Mon, Jul 23, 2007 - Page 12 News List

Apple's use of LED lights boosts sector

PRODUCTION INCREASED Environmental and power efficiency concerns are driving the demand for LEDs, which use less mercury, in TVs and monitor screens


Visitors walk by a display of LED street lights at an exposition in Taipei on June 18.


Wellypower Optronics Corp (威力盟), the nation's largest maker of lamps that light up computer monitors and TV screens, will raise capacity of light-emitting diodes (LEDs) as demand increases for the devices that use less power.

The company will boost production capacity to as much as 12 million LEDs per month from 2 million currently, Tony Chang (張孜多), vice president of Wellypower, said on Friday.

The Hsinchu-based company last month raised its forecast for investment in LED production by 67 percent to NT$200 million (US$6 million) because of client requests for the diodes, he said.

The company will increase its capacity to produce LEDs 12-fold to 12 million pieces per month this year, he said.

Apple Inc last month introduced its first notebook using LEDs, and said the diodes will be used in new products because they contain less mercury and use less power. Wellypower, which makes fluorescent tubes that illuminate screens, will phase out production of smaller tubes within two years, Chang said.
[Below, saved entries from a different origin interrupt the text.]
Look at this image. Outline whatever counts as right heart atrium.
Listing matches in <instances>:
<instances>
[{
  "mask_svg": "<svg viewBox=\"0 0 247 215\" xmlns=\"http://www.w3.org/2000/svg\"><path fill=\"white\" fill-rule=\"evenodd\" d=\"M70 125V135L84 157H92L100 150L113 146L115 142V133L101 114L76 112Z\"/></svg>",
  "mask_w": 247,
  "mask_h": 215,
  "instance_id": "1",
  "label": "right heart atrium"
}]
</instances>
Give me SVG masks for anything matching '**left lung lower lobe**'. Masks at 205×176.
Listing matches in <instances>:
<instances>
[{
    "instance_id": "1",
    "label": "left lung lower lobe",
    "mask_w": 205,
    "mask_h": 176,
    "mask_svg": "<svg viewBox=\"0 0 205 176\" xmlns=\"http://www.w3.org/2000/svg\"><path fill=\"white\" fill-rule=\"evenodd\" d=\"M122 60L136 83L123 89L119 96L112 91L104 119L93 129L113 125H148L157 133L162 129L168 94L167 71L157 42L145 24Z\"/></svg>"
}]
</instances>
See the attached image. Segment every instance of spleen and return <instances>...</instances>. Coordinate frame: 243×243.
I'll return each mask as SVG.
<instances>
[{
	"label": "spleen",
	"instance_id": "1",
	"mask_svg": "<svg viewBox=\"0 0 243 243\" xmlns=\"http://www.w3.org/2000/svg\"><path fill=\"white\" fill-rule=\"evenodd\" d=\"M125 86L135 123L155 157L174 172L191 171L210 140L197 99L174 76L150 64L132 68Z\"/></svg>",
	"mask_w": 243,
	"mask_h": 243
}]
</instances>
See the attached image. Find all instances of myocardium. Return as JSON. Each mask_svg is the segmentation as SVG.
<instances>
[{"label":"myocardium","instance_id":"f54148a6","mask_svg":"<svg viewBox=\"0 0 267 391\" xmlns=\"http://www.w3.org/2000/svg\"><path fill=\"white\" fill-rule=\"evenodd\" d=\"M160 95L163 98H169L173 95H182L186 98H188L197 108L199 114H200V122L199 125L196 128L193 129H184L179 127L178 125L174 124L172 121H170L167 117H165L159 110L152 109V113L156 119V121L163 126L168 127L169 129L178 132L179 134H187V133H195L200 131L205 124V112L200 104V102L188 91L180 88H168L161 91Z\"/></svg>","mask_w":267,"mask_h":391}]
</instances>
"It's a long-term issue and now is the best time to enter the LED business," Chang said. "Customers are asking for more LEDs, so we are cutting back tubes for smaller displays."

LEDs are semiconductors that emit light whose color varies according to the component chemicals. Current backlights, which sit behind a liquid-crystal display, use fluorescent tubes, which burn more power and provide less color spectrum.
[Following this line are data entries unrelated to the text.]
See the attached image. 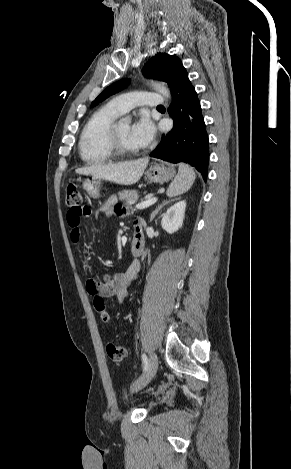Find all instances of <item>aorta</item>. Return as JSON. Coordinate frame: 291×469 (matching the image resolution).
<instances>
[{"mask_svg": "<svg viewBox=\"0 0 291 469\" xmlns=\"http://www.w3.org/2000/svg\"><path fill=\"white\" fill-rule=\"evenodd\" d=\"M151 85L156 91H158L164 97H166V98L170 97V91L164 84L152 82ZM122 122L125 123V124H130L131 117L130 116L124 117L122 119Z\"/></svg>", "mask_w": 291, "mask_h": 469, "instance_id": "obj_1", "label": "aorta"}]
</instances>
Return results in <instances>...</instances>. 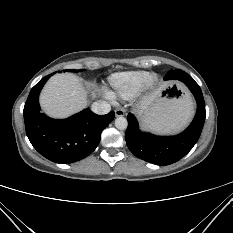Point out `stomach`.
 Masks as SVG:
<instances>
[{"label":"stomach","mask_w":233,"mask_h":233,"mask_svg":"<svg viewBox=\"0 0 233 233\" xmlns=\"http://www.w3.org/2000/svg\"><path fill=\"white\" fill-rule=\"evenodd\" d=\"M193 114V103L182 89L167 84L149 108L142 113L145 128L158 133H174L181 130Z\"/></svg>","instance_id":"1"}]
</instances>
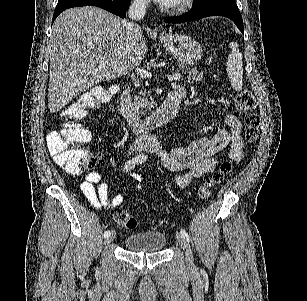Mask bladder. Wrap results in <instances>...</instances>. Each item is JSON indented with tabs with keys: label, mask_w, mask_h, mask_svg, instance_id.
<instances>
[{
	"label": "bladder",
	"mask_w": 307,
	"mask_h": 301,
	"mask_svg": "<svg viewBox=\"0 0 307 301\" xmlns=\"http://www.w3.org/2000/svg\"><path fill=\"white\" fill-rule=\"evenodd\" d=\"M166 243V234L161 231L135 232L125 239L124 246L131 251L153 252L162 251Z\"/></svg>",
	"instance_id": "bladder-1"
}]
</instances>
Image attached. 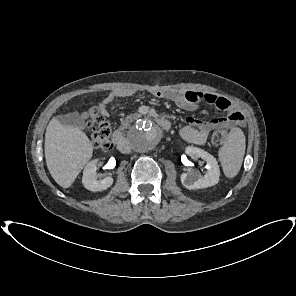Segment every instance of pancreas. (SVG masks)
Returning a JSON list of instances; mask_svg holds the SVG:
<instances>
[{
    "instance_id": "cf45deb5",
    "label": "pancreas",
    "mask_w": 296,
    "mask_h": 296,
    "mask_svg": "<svg viewBox=\"0 0 296 296\" xmlns=\"http://www.w3.org/2000/svg\"><path fill=\"white\" fill-rule=\"evenodd\" d=\"M132 119V116H127L121 120V129L124 130L129 127V122Z\"/></svg>"
}]
</instances>
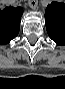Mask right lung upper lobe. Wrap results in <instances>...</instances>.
Returning <instances> with one entry per match:
<instances>
[{
    "label": "right lung upper lobe",
    "instance_id": "right-lung-upper-lobe-1",
    "mask_svg": "<svg viewBox=\"0 0 65 89\" xmlns=\"http://www.w3.org/2000/svg\"><path fill=\"white\" fill-rule=\"evenodd\" d=\"M22 14L21 7H6L0 11V44H7L18 35Z\"/></svg>",
    "mask_w": 65,
    "mask_h": 89
}]
</instances>
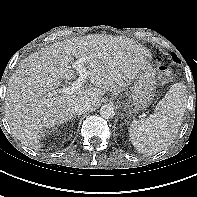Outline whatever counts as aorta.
Listing matches in <instances>:
<instances>
[{
	"mask_svg": "<svg viewBox=\"0 0 197 197\" xmlns=\"http://www.w3.org/2000/svg\"><path fill=\"white\" fill-rule=\"evenodd\" d=\"M100 115L104 119H111L115 115L114 108L111 105H103L100 109Z\"/></svg>",
	"mask_w": 197,
	"mask_h": 197,
	"instance_id": "obj_1",
	"label": "aorta"
}]
</instances>
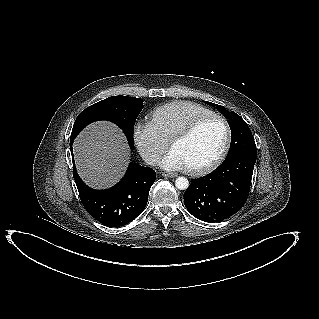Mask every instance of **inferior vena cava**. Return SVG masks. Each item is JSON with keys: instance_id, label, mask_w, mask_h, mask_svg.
Segmentation results:
<instances>
[{"instance_id": "inferior-vena-cava-1", "label": "inferior vena cava", "mask_w": 319, "mask_h": 319, "mask_svg": "<svg viewBox=\"0 0 319 319\" xmlns=\"http://www.w3.org/2000/svg\"><path fill=\"white\" fill-rule=\"evenodd\" d=\"M143 159L149 165H156L158 163V158L152 154H145Z\"/></svg>"}]
</instances>
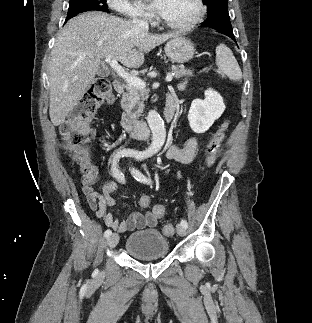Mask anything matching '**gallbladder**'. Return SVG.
Returning a JSON list of instances; mask_svg holds the SVG:
<instances>
[{"mask_svg":"<svg viewBox=\"0 0 312 323\" xmlns=\"http://www.w3.org/2000/svg\"><path fill=\"white\" fill-rule=\"evenodd\" d=\"M109 74H110L109 70H104V68H102V70H98L97 72V76H101V78H107Z\"/></svg>","mask_w":312,"mask_h":323,"instance_id":"1","label":"gallbladder"}]
</instances>
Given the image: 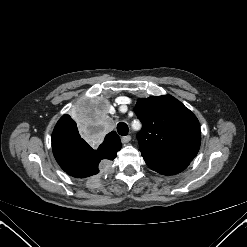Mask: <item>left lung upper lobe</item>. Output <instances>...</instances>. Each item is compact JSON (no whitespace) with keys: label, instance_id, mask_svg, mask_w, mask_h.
I'll return each instance as SVG.
<instances>
[{"label":"left lung upper lobe","instance_id":"left-lung-upper-lobe-1","mask_svg":"<svg viewBox=\"0 0 247 247\" xmlns=\"http://www.w3.org/2000/svg\"><path fill=\"white\" fill-rule=\"evenodd\" d=\"M142 129L137 134L144 158L192 161L201 141L196 116L171 95L139 99L134 107Z\"/></svg>","mask_w":247,"mask_h":247}]
</instances>
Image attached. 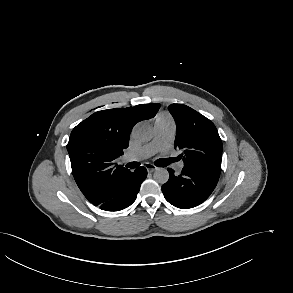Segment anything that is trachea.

Shipments of LEDs used as backlights in screens larger than 10 inches will almost triple next year, compared with 12.8 percent growth for fluorescent tubes, according Austin, Texas-based Display Search.

Wellypower's sales of LEDs, which are used in 95 percent of mobile phones and increasingly in laptops, will more than double next year, Chang said, without giving details.
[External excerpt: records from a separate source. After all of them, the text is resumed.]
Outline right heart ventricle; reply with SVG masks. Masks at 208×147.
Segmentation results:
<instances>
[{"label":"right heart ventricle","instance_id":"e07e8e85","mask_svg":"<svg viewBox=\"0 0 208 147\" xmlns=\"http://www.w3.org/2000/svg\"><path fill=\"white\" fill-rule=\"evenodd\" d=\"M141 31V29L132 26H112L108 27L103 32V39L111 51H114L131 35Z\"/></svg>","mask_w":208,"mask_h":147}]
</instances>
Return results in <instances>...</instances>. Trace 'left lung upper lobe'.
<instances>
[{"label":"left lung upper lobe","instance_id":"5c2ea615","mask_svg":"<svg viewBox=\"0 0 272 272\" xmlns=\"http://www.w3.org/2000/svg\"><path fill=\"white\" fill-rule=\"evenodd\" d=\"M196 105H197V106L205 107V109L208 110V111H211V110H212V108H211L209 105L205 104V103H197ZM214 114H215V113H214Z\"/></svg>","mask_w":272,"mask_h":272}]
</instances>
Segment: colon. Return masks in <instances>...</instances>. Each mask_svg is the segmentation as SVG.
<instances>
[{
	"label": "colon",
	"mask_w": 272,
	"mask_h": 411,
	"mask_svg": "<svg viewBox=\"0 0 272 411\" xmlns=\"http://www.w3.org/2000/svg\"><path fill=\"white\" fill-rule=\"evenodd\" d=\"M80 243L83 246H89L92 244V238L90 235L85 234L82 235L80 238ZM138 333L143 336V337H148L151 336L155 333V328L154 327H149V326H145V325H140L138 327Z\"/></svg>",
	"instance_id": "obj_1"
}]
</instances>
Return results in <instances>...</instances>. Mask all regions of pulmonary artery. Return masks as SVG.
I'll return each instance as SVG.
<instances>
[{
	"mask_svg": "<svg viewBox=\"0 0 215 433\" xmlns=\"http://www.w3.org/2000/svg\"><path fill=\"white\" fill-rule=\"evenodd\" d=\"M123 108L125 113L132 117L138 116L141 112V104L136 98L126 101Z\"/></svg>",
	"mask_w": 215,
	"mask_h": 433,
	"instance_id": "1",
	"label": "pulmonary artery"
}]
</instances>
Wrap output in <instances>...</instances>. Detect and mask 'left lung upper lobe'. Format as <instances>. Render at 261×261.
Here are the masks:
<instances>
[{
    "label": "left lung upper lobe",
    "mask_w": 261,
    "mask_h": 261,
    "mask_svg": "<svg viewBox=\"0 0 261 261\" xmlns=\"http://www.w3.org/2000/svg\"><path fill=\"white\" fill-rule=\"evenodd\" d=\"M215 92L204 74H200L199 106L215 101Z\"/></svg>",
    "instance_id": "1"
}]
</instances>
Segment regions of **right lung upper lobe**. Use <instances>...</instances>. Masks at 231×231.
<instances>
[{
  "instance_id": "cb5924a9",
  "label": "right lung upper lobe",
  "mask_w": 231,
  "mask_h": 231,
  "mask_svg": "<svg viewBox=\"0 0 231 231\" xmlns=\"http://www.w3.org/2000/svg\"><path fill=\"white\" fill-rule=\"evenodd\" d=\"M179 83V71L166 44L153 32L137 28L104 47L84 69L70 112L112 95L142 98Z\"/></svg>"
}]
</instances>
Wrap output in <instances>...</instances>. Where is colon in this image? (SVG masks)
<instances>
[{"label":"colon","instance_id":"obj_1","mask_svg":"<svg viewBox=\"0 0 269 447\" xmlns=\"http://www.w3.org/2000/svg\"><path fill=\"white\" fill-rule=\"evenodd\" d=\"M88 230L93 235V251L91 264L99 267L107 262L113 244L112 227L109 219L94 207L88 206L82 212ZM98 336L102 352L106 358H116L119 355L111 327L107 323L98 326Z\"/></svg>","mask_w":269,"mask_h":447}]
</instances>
LEDs will account for between 5 percent and 10 percent of sales this year, rising to as much as 20 percent next year, he said.

The company's first-quarter net income fell 49 percent to NT$147.6 million amid a slowdown in the flat-panel industry and falling prices of fluorescent tubes. Sales gained 22 percent to NT$1.3 billion.

LEDs started as the little red indicators on clock radios and are backlights in most cellphones. Now the LEDs are helping Apple and Sony Corp slim down computers and televisions and cut power usage.

Apple's MacBooks, released last month, are the first of the company's laptops to use LEDs, part of a goal to eliminate mercury from Apple products and become more power-efficient.

Sony released a TV with an LED backlight in 2005, while Sharp Corp and Fujitsu Ltd also make notebooks that use LEDs.

The Ministry of Economic Affairs said in April it would spend NT$2.1 billion to replace all of the country's traffic lights, which use traditional bulbs, with LEDs within three years, and will also convert 1.35 million street lamps.

"Apple is the trendsetter; now that they're using LEDs everyone else will follow," said Jordan Chen, who holds shares of Everlight Electronics Co (億光電子), Epistar Corp (晶元光電) and Opto Tech Corp (華凌光電) among the US$200 million he manages as chief investment officer at Invesco Taiwan Ltd (景順投信).

"LED stocks are benefiting from power efficiency and environment protection, and the trend will continue," Chen said.

While more power efficient, LEDs are as much as 50 percent more expensive than fluorescent lights, limiting them at present to high-end notebooks where price is less of an issue, Chang said.